If we thought we knew all there was to know about the history of The Changing Lights pub at Folly Hall, we were wrong.
Old friend Dave Green, former legendary landlord of the Slubbers Arms and now a public house historian, has added the final touches. His research is extensive but here are the highlights.
Folly Hall got its name thanks to an 18th century merchant and property owner called Marmaduke Hebden. He built a grand building at the bottom of Chapel Hill, when the area was still relatively undeveloped. It was described at the time as more like a hall and abutted the road to Lockwood. People looked upon it as a folly and when the district was adopted that became its name.

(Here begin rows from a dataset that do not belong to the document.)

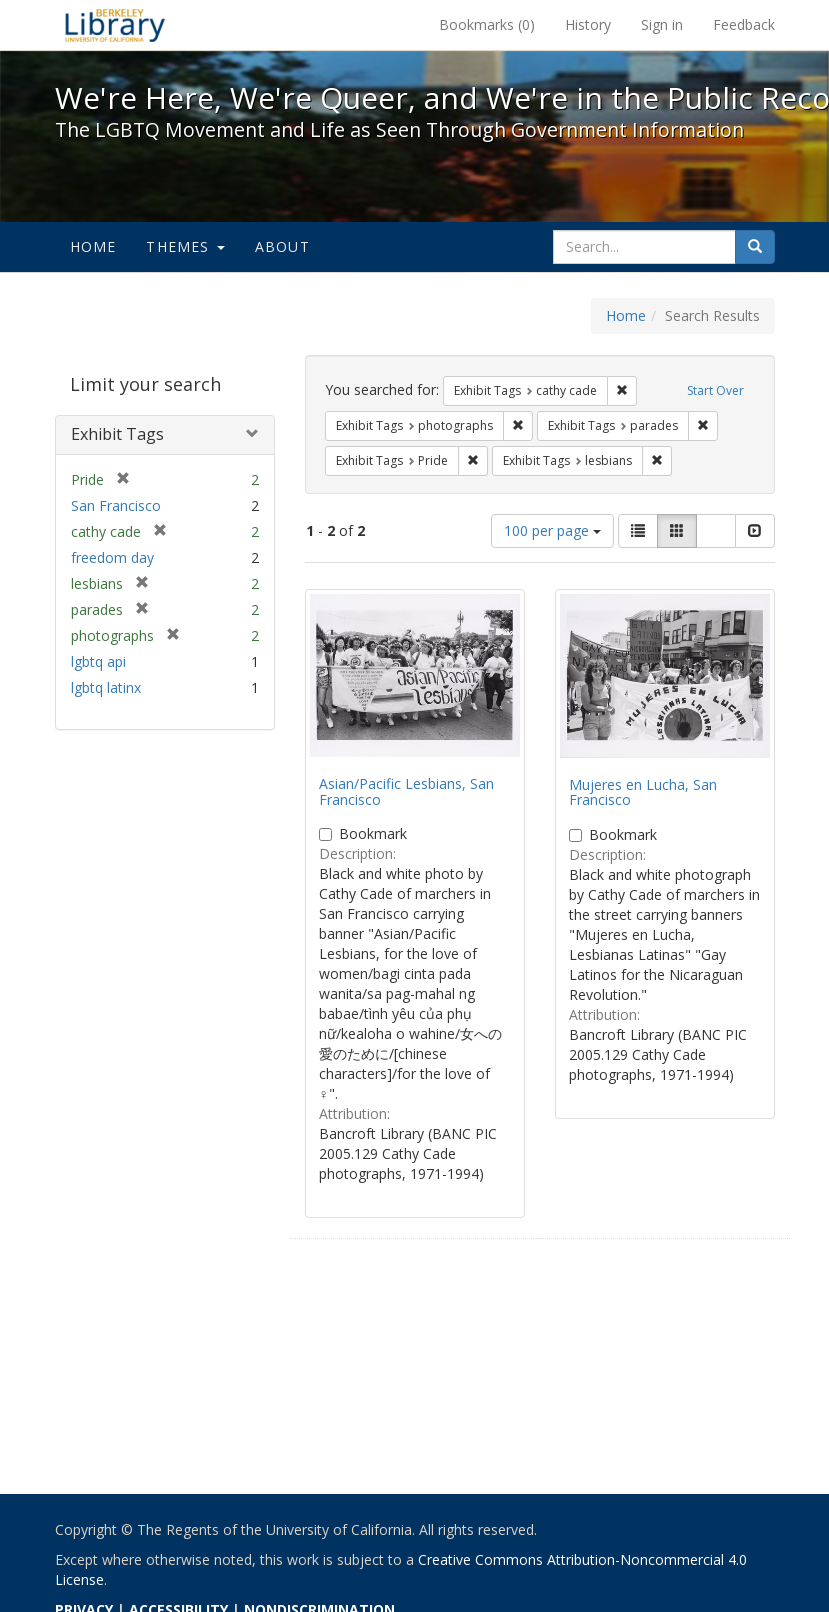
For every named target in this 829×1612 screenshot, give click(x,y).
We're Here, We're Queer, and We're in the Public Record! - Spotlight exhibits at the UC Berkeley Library (115, 25)
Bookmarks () (487, 24)
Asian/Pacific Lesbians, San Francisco (406, 791)
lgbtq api (98, 661)
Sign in (662, 24)
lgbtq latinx (106, 687)
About (282, 246)
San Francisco (116, 505)
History (588, 24)
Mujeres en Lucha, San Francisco (643, 792)
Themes (185, 246)
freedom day (112, 557)
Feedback (744, 24)
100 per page (552, 530)
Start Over (715, 390)
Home (93, 246)
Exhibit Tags (117, 434)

This was at the time when Huddersfield still had public stocks in The Shambles and, according to church records, the good people of Slaithwaite bought wood to build a cuck stool and a whipping post. A cucking stool, which dipped the occupants in water, was used to punish disorderly women and dishonest tradesmen.
The building that became The Changing Lights started in 1810 as a brewery and a pub called The Leadboilers. It was in a promising location because Huddersfield had ambitions to rival Harrogate and in 1827 built Lockwood Spa baths backing onto the river off Albert Street and the Bath Hotel on Lockwood Road. The two were linked by gardens, there was a rustic bridge over the river, and the hotel had a small zoo and a bandstand. It was still a rural area and for a time it attracted carriages and trade.

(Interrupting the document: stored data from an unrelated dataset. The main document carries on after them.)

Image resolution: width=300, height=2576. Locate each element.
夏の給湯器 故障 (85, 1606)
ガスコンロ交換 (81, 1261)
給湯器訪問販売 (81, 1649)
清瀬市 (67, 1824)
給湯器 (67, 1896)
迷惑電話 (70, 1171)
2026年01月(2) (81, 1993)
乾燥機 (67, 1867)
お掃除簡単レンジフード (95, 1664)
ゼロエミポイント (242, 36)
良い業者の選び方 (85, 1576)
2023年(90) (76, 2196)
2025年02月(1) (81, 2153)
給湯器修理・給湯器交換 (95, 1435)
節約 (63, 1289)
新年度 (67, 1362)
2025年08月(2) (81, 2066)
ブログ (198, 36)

The Bath Hotel building on Lockwood Road remains, with imposing steps and coaching arch, opposite the Kwik Fit garage.
When the brewery closed in 1833, the pub was bought by William Smith, who had been licensee of the Bath Hotel. Perhaps he realised Lockwood was never meant to be as genteel as Harrogate and moved closer to town to improve business potential.

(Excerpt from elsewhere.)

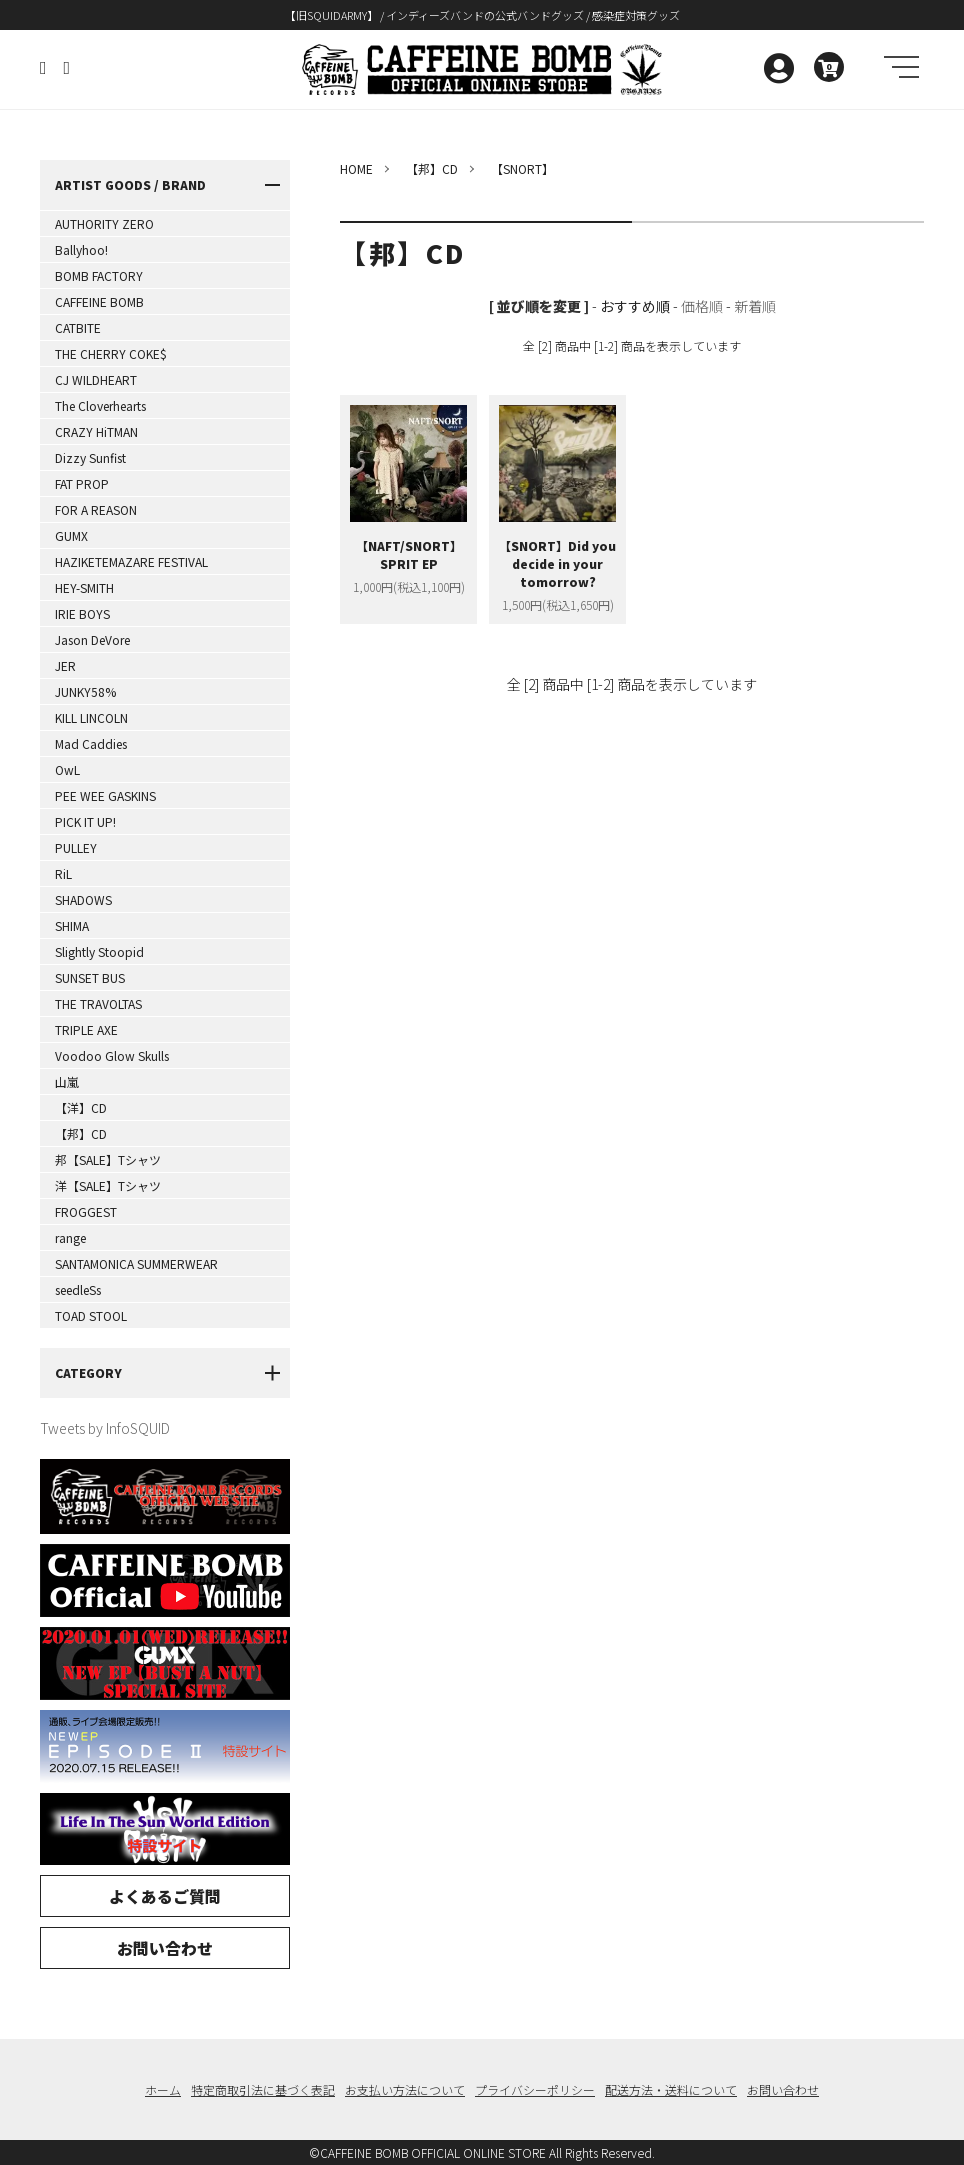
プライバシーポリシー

He created a wine and spirit store on the adjacent site of a former foundry and sold everything from champagne to ale. A quart of gin was three shilling (15p) and a dozen pint bottles of stout were 4s (20p). He certainly left his mark on the place and the pub was known as Smith’s Vaults for 64 years.
The business was sold by auction in 1890. It had vaults, smoke room, a coach house and stable for two horses, outbuildings on the ground floor, an extensive cellar and, on the first floor, commercial offices and store rooms as well as living quarters and three bedrooms. It came with an adjoining 429 square yard plot of land and was bought for £3,000 by the Farnley Tyas Brewing Company.
Bentley’s Yorkshire Breweries took it over in 1900 and changed its name eight years later to The Old Yorkshire Hotel. Bentley’s sold it to Whitbread in the 1960s. It closed in 1977 and reopened as The Changing Lights in 1981.
The pub was popular and upstairs and the building next door were converted into a night club. Club names came and went: Blueberry’s and Fever. Part was converted into an Asian restaurant. A gentleman’s club opened and closed.
A fire in 2012 caused the premises closure.
It broke out in the Mystique Gentleman’s Club upstairs and the Chutney Mahal restaurant downstairs suffered severe water damage.
“Both were part of the former Changing Lights premises,” says Dave. “A far cry from the original Leadboilers or the Old Yorkshire Hotel.”
Caption: The original Vaults that became the Changing Lights.